To prepare ourselves for these visits and our advocacy work with the Missions, we read the various documents that have been prepared for the Commission. “Poverty Eradication” and “New Partnership for Africa’s Development” are noteworthy. Another document that we have found particularly helpful is that written by the UN independent expert, Magdalena Sepulveda Carmona, on the question of human rights and extreme poverty. We then try to articulate what we, as members of civil society, representing our respective non-governmental organizations, believe to be essential in any discussions around the priority theme. We do this in two ways : through the composition of a Civil Society Declaration, which is submitted as a document to the Commission itself; and by preparing advocacy talking points which help to focus our conversations with government representatives.
In our talking points, we remind the Member States what they have already committed themselves to in the UN Charter; namely, to “reaffirm faith in fundamental human rights, in the dignity and worth of the human person; and to promote social progress and better standards of life…”. However, despite these wonderful sentiments, the eradication of poverty has proven to be an elusive goal. The NGO community believes that the failure to situate the conversation within a human rights framework, contributes to this impasse. In our Civil Society Declaration, we state clearly that “Poverty is not an inevitable phenomenon. It is frequently a result of actions and omissions by those in charge of State policies and other powerful economic entities. Due to structural – often unaddressed – social, political, economic and cultural inequalities, it is transmitted from one generation to another.”
Among the structural issues that continue to perpetuate the vicious cycle of extreme poverty we witness in the world today, we cite these three:
- The dominant development model which equates progress exclusively with economic growth;
- The international financial institutions ( World Bank, International Monetary Fund), which were created by, favor, and are controlled by the developed nations, at the expense of the most vulnerable populations worldwide; and
- The disproportionate amount of resources, financial and otherwise, that are poured into military budgets, the refinement of weapons and training for war.
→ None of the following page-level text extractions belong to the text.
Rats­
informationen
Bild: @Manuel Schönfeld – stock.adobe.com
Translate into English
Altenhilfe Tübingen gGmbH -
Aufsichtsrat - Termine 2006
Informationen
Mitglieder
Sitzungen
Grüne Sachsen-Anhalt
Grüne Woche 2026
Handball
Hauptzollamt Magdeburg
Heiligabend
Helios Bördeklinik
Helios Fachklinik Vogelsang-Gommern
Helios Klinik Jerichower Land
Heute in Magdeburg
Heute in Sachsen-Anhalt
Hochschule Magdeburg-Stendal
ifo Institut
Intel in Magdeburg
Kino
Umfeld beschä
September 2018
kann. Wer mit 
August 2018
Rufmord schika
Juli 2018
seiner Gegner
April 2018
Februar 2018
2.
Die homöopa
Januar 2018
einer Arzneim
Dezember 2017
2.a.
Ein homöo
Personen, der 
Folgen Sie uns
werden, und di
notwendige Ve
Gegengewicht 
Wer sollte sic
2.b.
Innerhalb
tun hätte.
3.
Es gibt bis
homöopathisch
These unaddressed structural issues have a devastating effect on people living in poverty, violating a host of their basic human rights, among them, the right to food, water, housing, health care, education, as well as their right to participate as positive agents of change in society. Though the Commission concludes its formal session on Feb. 18, the advocacy work of NGOs with the Missions of the Member States will continue through the year, with a view toward influencing policy regarding poverty eradication during the 2012 session.
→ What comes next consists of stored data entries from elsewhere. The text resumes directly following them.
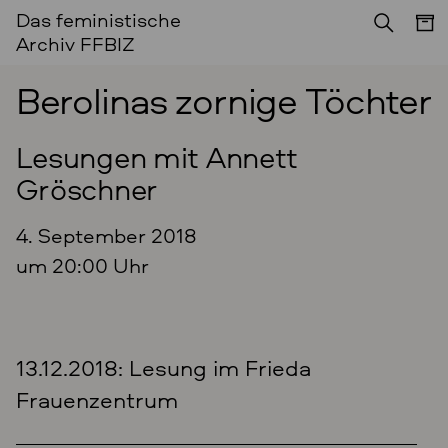
Das feministische
Archiv FFBIZ
Berolinas zornige Töchter
Lesungen mit Annett
Gröschner
4. September 2018
um 20:00 Uhr
13.12.2018: Lesung im Frieda
Frauenzentrum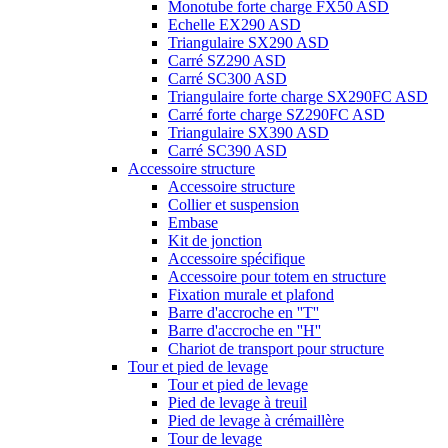
Monotube forte charge FX50 ASD
Echelle EX290 ASD
Triangulaire SX290 ASD
Carré SZ290 ASD
Carré SC300 ASD
Triangulaire forte charge SX290FC ASD
Carré forte charge SZ290FC ASD
Triangulaire SX390 ASD
Carré SC390 ASD
Accessoire structure
Accessoire structure
Collier et suspension
Embase
Kit de jonction
Accessoire spécifique
Accessoire pour totem en structure
Fixation murale et plafond
Barre d'accroche en ''T''
Barre d'accroche en ''H''
Chariot de transport pour structure
Tour et pied de levage
Tour et pied de levage
Pied de levage à treuil
Pied de levage à crémaillère
Tour de levage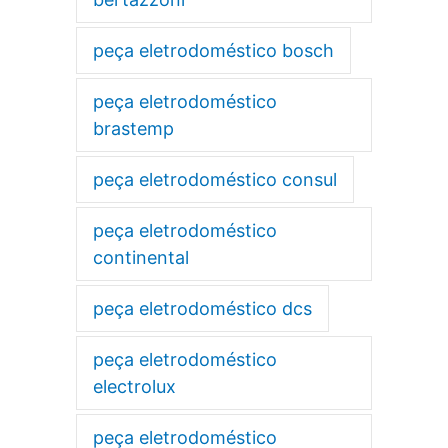
peça eletrodoméstico bosch
peça eletrodoméstico
brastemp
peça eletrodoméstico consul
peça eletrodoméstico
continental
peça eletrodoméstico dcs
peça eletrodoméstico
electrolux
peça eletrodoméstico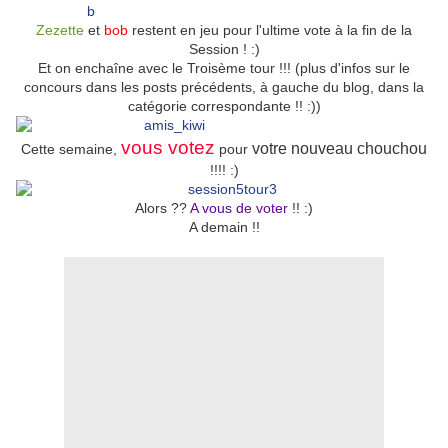
Zezette
et
bob
restent en jeu pour l'ultime vote à la fin de la
Session ! :)
Et on enchaîne avec le Troisème tour !!! (plus d'infos sur le
concours dans les posts précédents, à gauche du blog, dans la
catégorie correspondante !! :))
vous votez
votre nouveau chouchou
Cette semaine,
pour
!!!! :)
Alors ??
A vous de voter
!! :)
A demain !!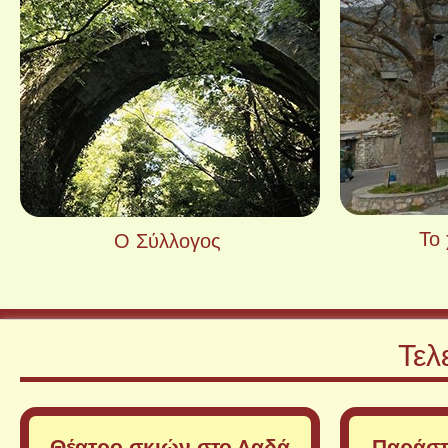
Το
Ο Σύλλογος
Ο Σύλλογος
Τελ
Θέατρο σκιών στο Λαδά
Παράστ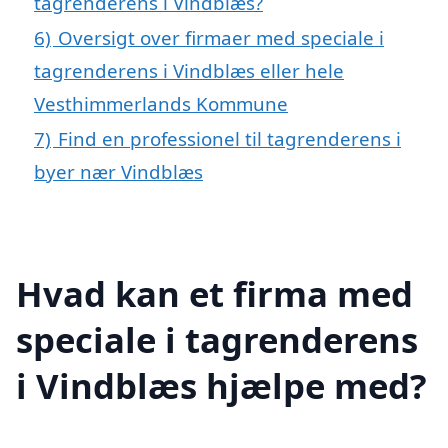
tagrenderens i Vindblæs?
6)
Oversigt over firmaer med speciale i
tagrenderens i Vindblæs eller hele
Vesthimmerlands Kommune
7)
Find en professionel til tagrenderens i
byer nær Vindblæs
Hvad kan et firma med
speciale i tagrenderens
i Vindblæs hjælpe med?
On another note… At the end of January, I welcomed our Dominican Sister Jacqui Ryan (New Zealand), to the UN/NGO office here in New York. Jacqui will be working along with me as a volunteer until May. She will be attending sessions of the Commission for Social Development, as well as the Commission on the Status of Women (Feb. 20–March 4), and will be sharing her experiences in subsequent briefings. It is wonderful for me to have Jacqui here, as it is a reminder that this ministry is ours as Dominican family. I trust that the experience will be a good one for her, as well!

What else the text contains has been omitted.